IRELAND – Irish-serviced funds grew 23% over the past year, topping $950bn (€785bn) as at 30 June 2005, according to Lipper Fitzrovia’s 11th annual Dublin Fund Encyclopedia.

“A year ago, a trillion dollar industry was in our sight,” said Dublin Funds Industry Association (DFIA) chief executive Gary Palmer. “It is now firmly in our reach.”

But the rate of increase was down slightly compared with the 30% rise seen last year in euro terms, it but substantially outperformed the 12% mark in 2003. In US dollar terms, the growth was less favourable growing at 24% down from 38% last year due to the currency affect.

A spokesperson for Fitzrovia stated that the increase was “pretty good” and showed “a continuance of healthy growth”.

Administration and custody services for domiciled and non-domiciled funds totalled $950.1bn in 4,498 funds, compared with $768.7bn in 4,082 funds last year.

Total net assets in Dublin-domiciled funds increased by 19.2% to $622.7bn in 2,334 funds and subfunds.

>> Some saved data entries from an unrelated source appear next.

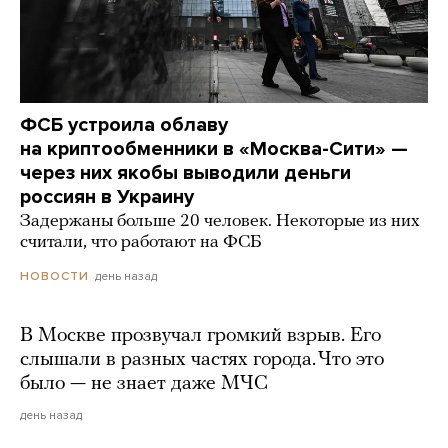
ФСБ устроила облаву
на криптообменники в «Москва-Сити» —
через них якобы выводили деньги
россиян в Украину
Задержаны больше 20 человек. Некоторые из них
считали, что работают на ФСБ
день назад
НОВОСТИ
В Москве прозвучал громкий взрыв. Его
слышали в разных частях города. Что это
было — не знает даже МЧС
день назад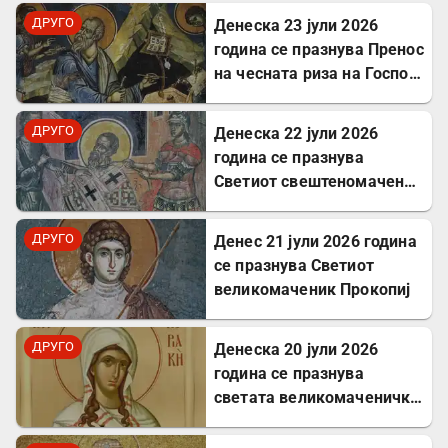
ДРУГО
Денеска 23 јули 2026
година се празнува Пренос
на чесната риза на Господ
Исус Христос
ДРУГО
Денеска 22 јули 2026
година се празнува
Светиот свештеномаченик
Панкратиј, епископ
Тавромениски
ДРУГО
Денес 21 јули 2026 година
се празнува Светиот
великомаченик Прокопиј
ДРУГО
Денеска 20 јули 2026
година се празнува
светата великомаченичка
Недела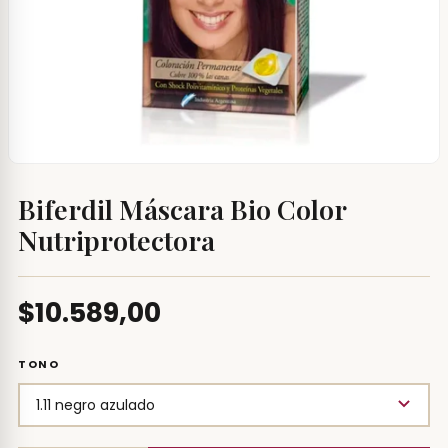
Biferdil Máscara Bio Color
Nutriprotectora
$10.589,00
TONO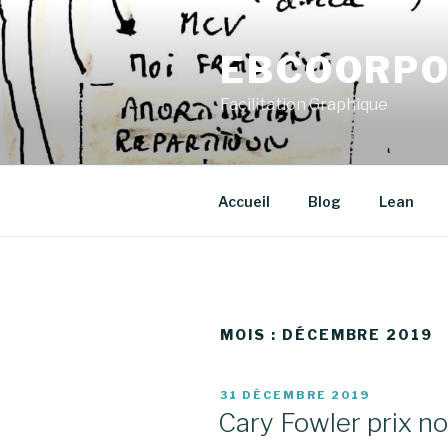
Aller
au
EBCOORPO
contenu
principal
Facilitation Graphique
Accueil
Blog
Lean
MOIS : DÉCEMBRE 2019
PUBLIÉ
31 DÉCEMBRE 2019
LE
Cary Fowler prix no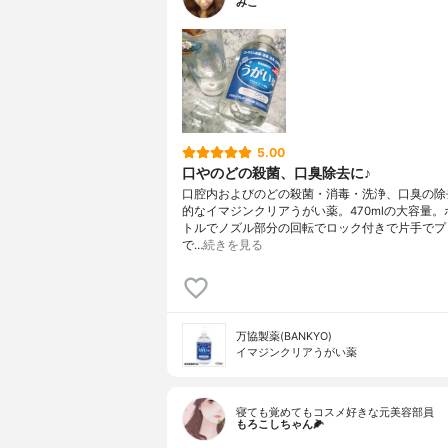
みこ
5.00
口やのどの殺菌、口臭除去に♪
口腔内およびのどの殺菌・消毒・洗浄、口臭の除
的なイマジンクリアうがい薬。470mlの大容量。
トルでノズル部分の回転でロック付きで片手でプ
で…
続きを見る
万協製薬(BANKYO)
イマジンクリアうがい薬
寝ても覚めてもコスメ好きな元美容部員
もろこしちゃん🌽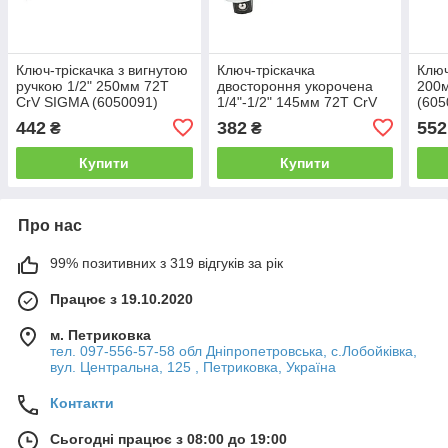
Ключ-тріскачка з вигнутою
Ключ-тріскачка
Ключ
ручкою 1/2" 250мм 72T
двостороння укорочена
200
CrV SIGMA (6050091)
1/4"-1/2" 145мм 72T CrV
(605
SIGMA (6050251)
442
382
552
₴
₴
Купити
Купити
Про нас
99% позитивних з 319 відгуків за рік
Працює з 19.10.2020
м. Петриковка
тел. 097-556-57-58 обл Дніпропетровська, с.Лобойківка,
вул. Центральна, 125 , Петриковка, Україна
Контакти
Сьогодні працює з 08:00 до 19:00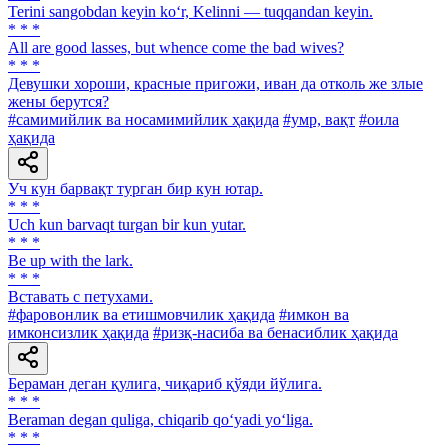
Terini sangobdan keyin ko‘r, Kelinni — tuqqandan keyin.
* * *
All are good lasses, but whence come the bad wives?
* * *
Девушки хороши, красные пригожи, иван да отколь же злые
жены берутся?
#самимийлик ва носамимийлик ҳақида
#умр, вақт
#оила
ҳақида
Уч кун барвақт турган бир кун ютар.
* * *
Uch kun barvaqt turgan bir kun yutar.
* * *
Be up with the lark.
* * *
Вставать с петухами.
#фаровонлик ва етишмовчилик ҳақида
#имкон ва
имконсизлик ҳақида
#ризқ-насиба ва бенасиблик ҳақида
Бераман деган қулига, чиқариб қўяди йўлига.
* * *
Beraman degan quliga, chiqarib qo‘yadi yo‘liga.
* * *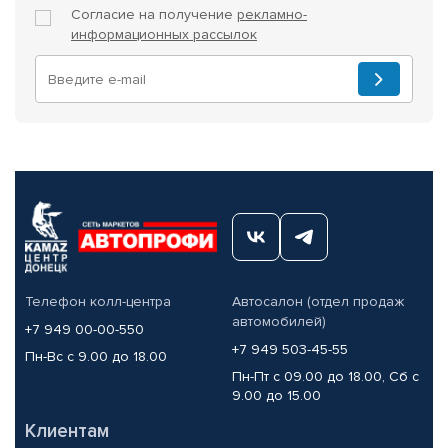
Согласие на получение
рекламно-
информационных рассылок
Телефон колл-центра
Автосалон (отдел продаж
автомобилей)
+7 949 00-00-550
+7 949 503-45-55
Пн-Вс с 9.00 до 18.00
Пн-Пт с 09.00 до 18.00, Сб с
9.00 до 15.00
Клиентам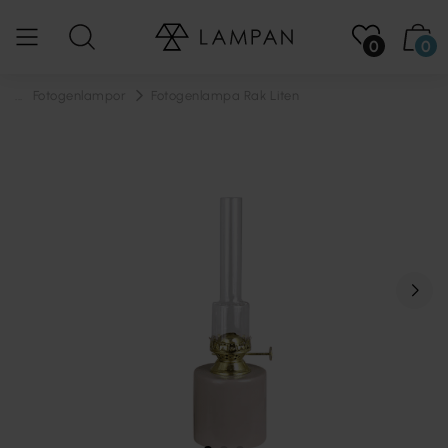
0
0
...
Fotogenlampor
Fotogenlampa Rak Liten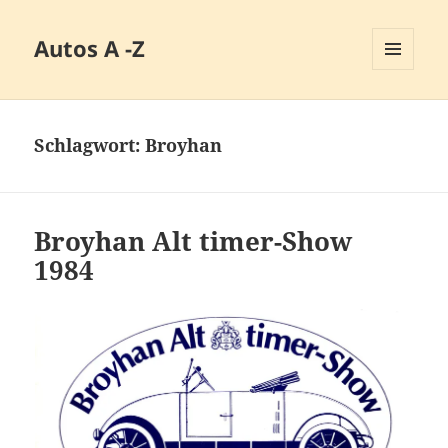
Autos A -Z
MENÜ
UND
WIDGETS
Schlagwort:
Broyhan
Broyhan Alt timer-Show
1984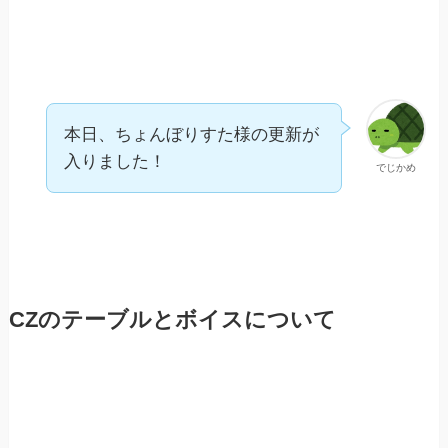
本日、ちょんぼりすた様の更新が
入りました！
でじかめ
CZのテーブルとボイスについて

According to Lipper Fitzrovia, State Street continued to command the largest market share, at 22.7%, for its $141.2bn of assets under administration. At $139.6bn it also topped the custody table.

“State Street remains proud that our market leadership is reflected through our number one position on the Fitzrovia table,” said Gavin Nangle, head of business development at State Street International Ireland.

AIB/BNY, a joint venture between Allied Irish Banks and Bank of New York, was ranked second, while the Bank of Ireland came in third in both analyses.

PricewaterhouseCoopers audited more than a quarter of the funds (1,566). Dillan Eustace remained the largest legal advisor, while A&L Goodbody advised the majority by total net assets.

Of the 296 fund management companies domiciled in Ireland, US firms accounted for the bulk by total net assets ($264.9bn) followed by the UK and Germany, said the Lipper Fitzrovia spokesperson.

Lipper Fitzrovia also revealed that Barclays/BGI had $82.4bn AUM, Goldman Sachs had $51.8bn, Russell Investment stood at $32.7bn and Deutsche Bank had $25.1bn.

According to David Dillon of Dillon Eustace: “The figures this year are a continuing encouragement to the industry, but I feel we are at a watershed in terms of global and perhaps more particularly European regulation.

“We must devote our attention in Ireland to sensible proportionality lest we strangle the achievements to date. This is entirely consistent with recent pronouncements by EU commissioner McCreevy.”